Poroshenko Says 'Real Truce' Has Begun in Ukraine
President Petro Poroshenko said on Wednesday a "real truce" had begun in eastern Ukraine but a long-lasting peace with pro-Kremlin insurgents would still take some time.
His upbeat comments come with EU nations -- struggling with a migrants crisis -- hoping for signs of a de-escalation after the conflict stoked tensions in eastern Europe.
"There has not been a single shot fired," the pro-Western leader said in a televised address to students undergoing military training in Kiev.
But he added: "This is still not peace. This is not the end of the war.
"The end of war will come when every patch of Ukrainian soil is liberated from the enemy, the occupant, the aggressor. But this is not simply a ceasefire -- this is a real truce."
Poroshenko's remarks came a day after the separatists delayed until next year local elections they had planned for the coming weeks.

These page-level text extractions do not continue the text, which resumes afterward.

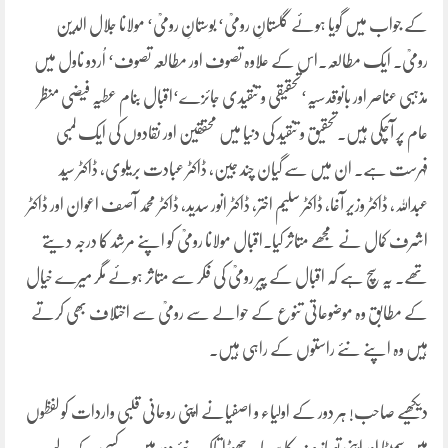
کے جواب میں گویا ہوئے گلستانِ رومیؒ‘ بوستانِ رومیؒ‘ مولانا جلال الدین
رومیؒ۔ ایک مطالعہ۔اس کے علاوہ تصوف اور مطالعہ تصوف‘ اُردو ناول میں
مذہبی عناصر اور بانوقدسیہ‘تحقیقی و تنقیدی جائزے‘اقبال بنام عطیہ فیضی منظر
عام پر آچکی ہیں۔تحقیق و تنقید کی دنیا میں محققین اور نقادوں کی ایک لمبی
فہرست ہے۔ ان میں سے گیان چند جین، ڈاکٹر عبادت بریلوی، ڈاکٹر سیّد
عبداللہ، ڈاکٹر وزیر آغا، ڈاکٹر سلیم اختر، ڈاکٹر انور سدید، ڈاکٹر محمد آصف اعوان اور ڈاکٹر
اشرف کمال نے مجھے متاثر کیا۔اقبال مولانا رومیؒ کو اپنے مرشد کا درجہ دیتے
تھے۔ یہ سچ ہے کہ اقبال کے پیر رومیؒ کی فکر سے متاثر ہوئے مگر میرے خیال
کے مطابق وہ موضوعاتی تنوع کے حوالے سے رومیؒ سے اختلاف بھی کرتے
ہیں وہ اپنے نئے راستوں کے راہی ہیں۔
دیکھیے صاحب! ہر دور کے اولیاء و اصفیانے اپنی روحانی قلبی واردات کو لفظوں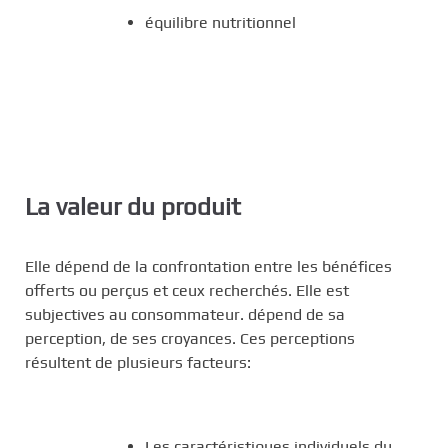
équilibre nutritionnel
La valeur du produit
Elle dépend de la confrontation entre les bénéfices
offerts ou perçus et ceux recherchés. Elle est
subjectives au consommateur. dépend de sa
perception, de ses croyances. Ces perceptions
résultent de plusieurs facteurs:
Les caractéristiques individuels du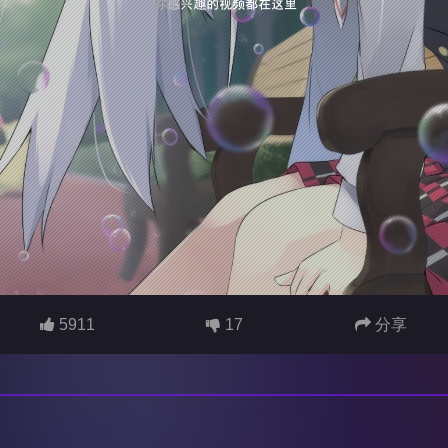
5911
17
分享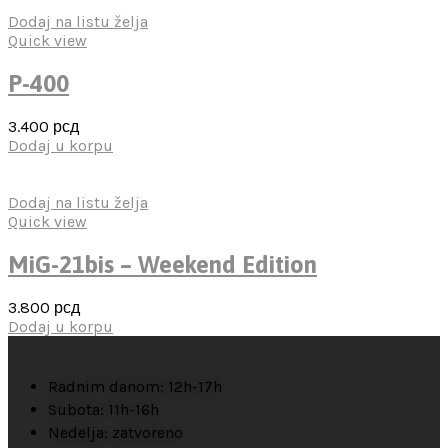
Dodaj na listu želja
Quick view
P-400
3.400
рсд
Dodaj u korpu
Dodaj na listu želja
Quick view
MiG-21bis – Weekend Edition
3.800
рсд
Dodaj u korpu
Radnim danom: 12h-17h
Subota: 11h-16h
Nedelja: zatvoreno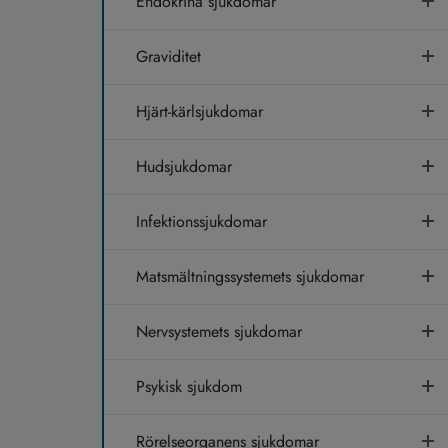
Endokrina sjukdomar
Graviditet
Hjärt-kärlsjukdomar
Hudsjukdomar
Infektionssjukdomar
Matsmältningssystemets sjukdomar
Nervsystemets sjukdomar
Psykisk sjukdom
Rörelseorganens sjukdomar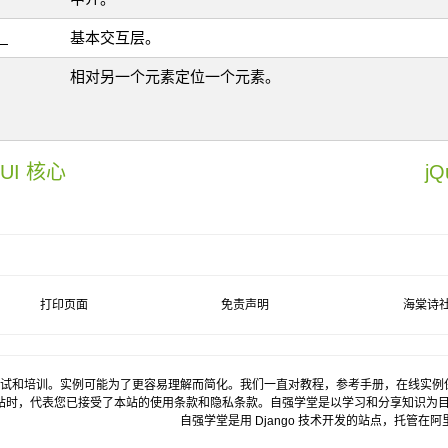
）
基本交互层。
相对另一个元素定位一个元素。
– UI 核心
jQ
打印页面
免责声明
海棠诗
试和培训。实例可能为了更容易理解而简化。我们一直对教程，参考手册，在线实例
站时，代表您已接受了本站的使用条款和隐私条款。自强学堂是以学习和分享知识为
自强学堂是用
Django
技术开发的站点，托管在
阿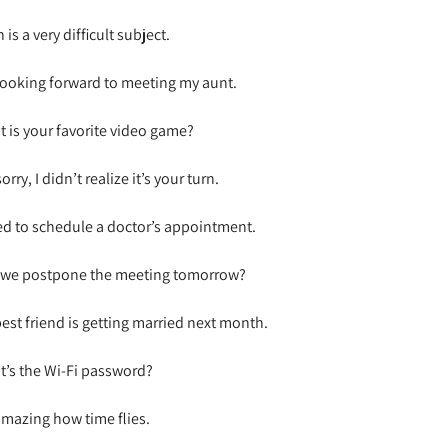
 is a very difficult subject.
looking forward to meeting my aunt.
 is your favorite video game?
orry, I didn’t realize it’s your turn.
ed to schedule a doctor’s appointment.
 we postpone the meeting tomorrow?
est friend is getting married next month.
’s the Wi-Fi password?
 amazing how time flies.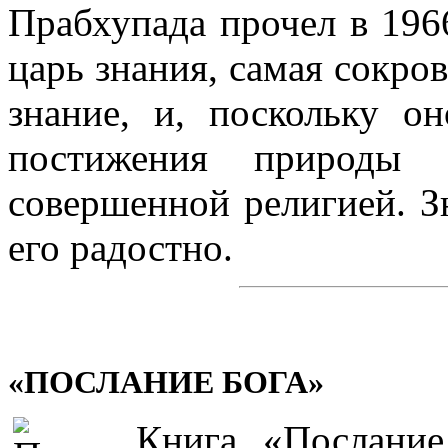
Прабхупада прочел в 1966
царь знания, самая сокров
знание, и, поскольку о
постижения природы 
совершенной религией. З
его радостно.
«ПОСЛАНИЕ БОГА»
Книга «Послание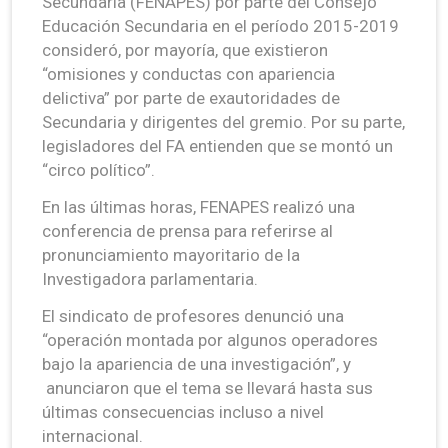
Secundaria (FENAPES) por parte del Consejo
Educación Secundaria en el período 2015-2019
consideró, por mayoría, que existieron
“omisiones y conductas con apariencia
delictiva” por parte de exautoridades de
Secundaria y dirigentes del gremio. Por su parte,
legisladores del FA entienden que se montó un
“circo político”.
En las últimas horas, FENAPES realizó una
conferencia de prensa para referirse al
pronunciamiento mayoritario de la
Investigadora parlamentaria.
El sindicato de profesores denunció una
“operación montada por algunos operadores
bajo la apariencia de una investigación”, y
anunciaron que el tema se llevará hasta sus
últimas consecuencias incluso a nivel
internacional.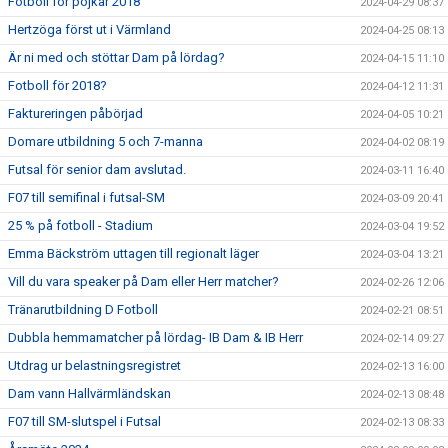
Fotboll för pojkar 2018
2024-04-29 08:37
Hertzöga först ut i Värmland
2024-04-25 08:13
Är ni med och stöttar Dam på lördag?
2024-04-15 11:10
Fotboll för 2018?
2024-04-12 11:31
Faktureringen påbörjad
2024-04-05 10:21
Domare utbildning 5 och 7-manna
2024-04-02 08:19
Futsal för senior dam avslutad.
2024-03-11 16:40
F07 till semifinal i futsal-SM
2024-03-09 20:41
25 % på fotboll - Stadium
2024-03-04 19:52
Emma Bäckström uttagen till regionalt läger
2024-03-04 13:21
Vill du vara speaker på Dam eller Herr matcher?
2024-02-26 12:06
Tränarutbildning D Fotboll
2024-02-21 08:51
Dubbla hemmamatcher på lördag- IB Dam & IB Herr
2024-02-14 09:27
Utdrag ur belastningsregistret
2024-02-13 16:00
Dam vann Hallvärmländskan
2024-02-13 08:48
F07 till SM-slutspel i Futsal
2024-02-13 08:33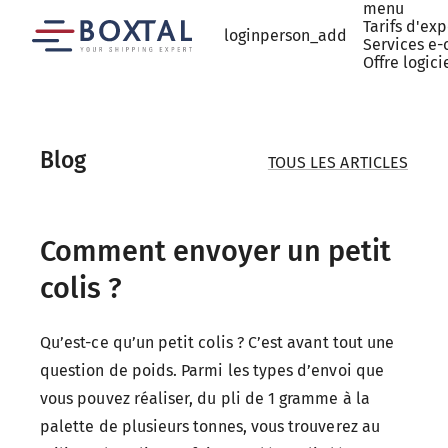
menu
Tarifs d'ex
login
person_add
Services e
Offre logici
Blog
TOUS LES ARTICLES
Comment envoyer un petit
colis ?
Qu’est-ce qu’un petit colis ? C’est avant tout une
question de poids. Parmi les types d’envoi que
vous pouvez réaliser, du pli de 1 gramme à la
palette de plusieurs tonnes, vous trouverez au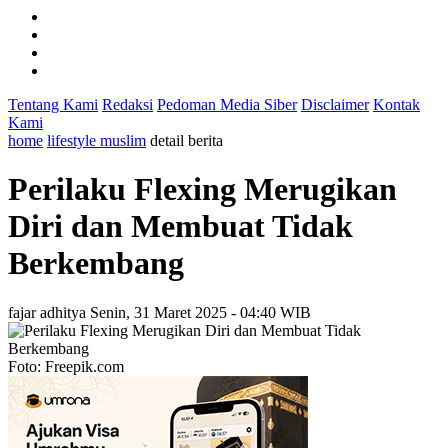
Tentang Kami
Redaksi
Pedoman Media Siber
Disclaimer
Kontak
Kami
home
lifestyle muslim
detail berita
Perilaku Flexing Merugikan
Diri dan Membuat Tidak
Berkembang
fajar adhitya
Senin, 31 Maret 2025 - 04:40 WIB
Foto: Freepik.com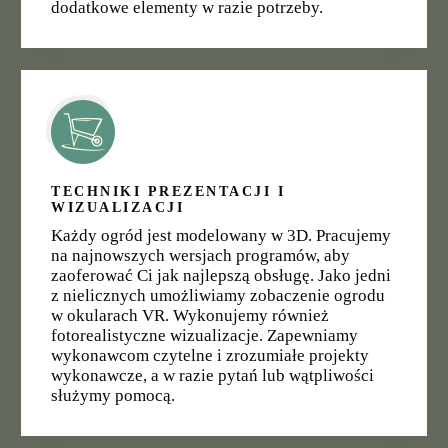
dodatkowe elementy w razie potrzeby.
TECHNIKI PREZENTACJI I
WIZUALIZACJI
Każdy ogród jest modelowany w 3D. Pracujemy
na najnowszych wersjach programów, aby
zaoferować Ci jak najlepszą obsługę. Jako jedni
z nielicznych umożliwiamy zobaczenie ogrodu
w okularach VR. Wykonujemy również
fotorealistyczne wizualizacje. Zapewniamy
wykonawcom czytelne i zrozumiałe projekty
wykonawcze, a w razie pytań lub wątpliwości
służymy pomocą.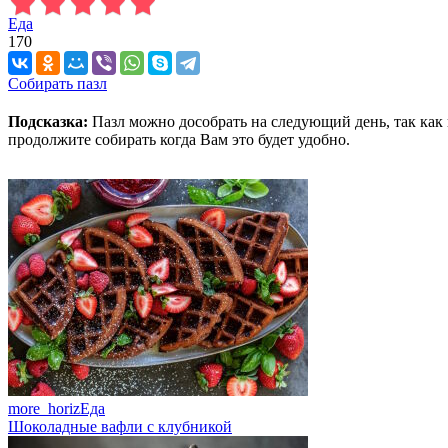
Еда
170
Собирать пазл
Подсказка:
Пазл можно дособрать на следующий день, так как 
продолжите собирать когда Вам это будет удобно.
more_horiz
Еда
Шоколадные вафли с клубникой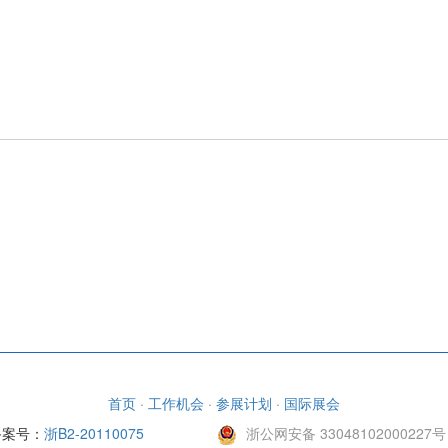
首页
·
工作机会
·
参展计划
·
国际展会
备案号：
浙B2-20110075
浙公网安备 33048102000227号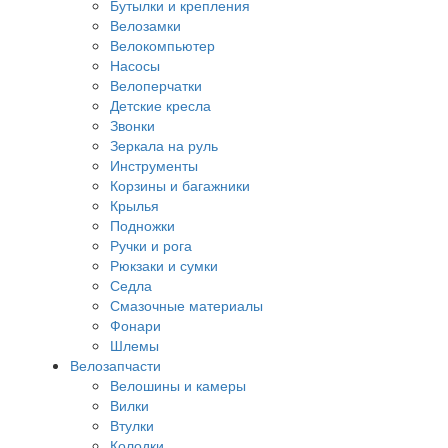
Бутылки и крепления
Велозамки
Велокомпьютер
Насосы
Велоперчатки
Детские кресла
Звонки
Зеркала на руль
Инструменты
Корзины и багажники
Крылья
Подножки
Ручки и рога
Рюкзаки и сумки
Седла
Смазочные материалы
Фонари
Шлемы
Велозапчасти
Велошины и камеры
Вилки
Втулки
Колодки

The conciliatory gesture came in response to strong Western pressure for Russian President Vladimir Putin -- who denies any involvement in Ukraine's affairs -- to persuade the militias to put their vote on hold.
Poroshenko had called the planned elections "fake" and branded them another example of the rebels' refusal to commit to a truce agreed in February.
The ceasefire was often broken but has been widely upheld in the past month.
Moscow and Brussels also welcomed the rebels' announcement. Western diplomats believe the delay gives time for elections to be conducted in line with Ukrainian and international laws.
No firm date for the local votes in Lugansk and Donetsk had been set.
But Ukrainian Foreign Minister Pavlo Klimkin told lawmakers that no separatist polls could be held until Russia withdrew all its troops and military hardware from the war zone.
President Vladimir Putin refers to the Russian fighters captured in the rebel regions as "volunteers" and off-duty servicemen who follow "the call of their heart."
- 'Return of occupied lands' -
Ukrainian forces on Tuesday began withdrawing tanks from the demarcation line with Lugansk -- the smaller of the industrial regions resisting Kiev's leadership.
The Lugansk insurgents said in a statement that they had already completed moving smaller weapons 15 kilometers (nine miles) away from a line separating their forces from the rest of the ex-Soviet state.
Both pullbacks conform to a new deal signed by the warring sides on September 1.
Both the Organization for Security and Co-operation in Europe (OSCE) -- a Cold War-era body responsible for both monitoring and trying to organize a negotiated end to the war -- said its staff would be unable to confirm either claim until Friday.
Fighters in the larger and more militant Donetsk province are to begin pulling back tanks and smaller weapons on October 18.
Poroshenko on Wednesday also stressed both regions must abandon aspirations of establishing closer diplomatic and trade ties with Russia.
"Thanks to the arms withdrawal agreement and the ceasefire, God willing, this will evolve into a stable cessation of hostilities," said the 50-year-old leader.
"And in that case, we will have a chance to achieve peace and -- of this, I am certain -- the return of the occupied lands."
The 18-month insurrection -- the bloodiest in Europe since the Balkans crises of the 1990s -- has killed more than 8,000 people and driven about 1.5 million from their homes.
It has also further eroded Putin's relations with Washington and Brussels -- an isolation that threatens to worsen with Russia's air campaign in support of Syrian President Bashar Assad.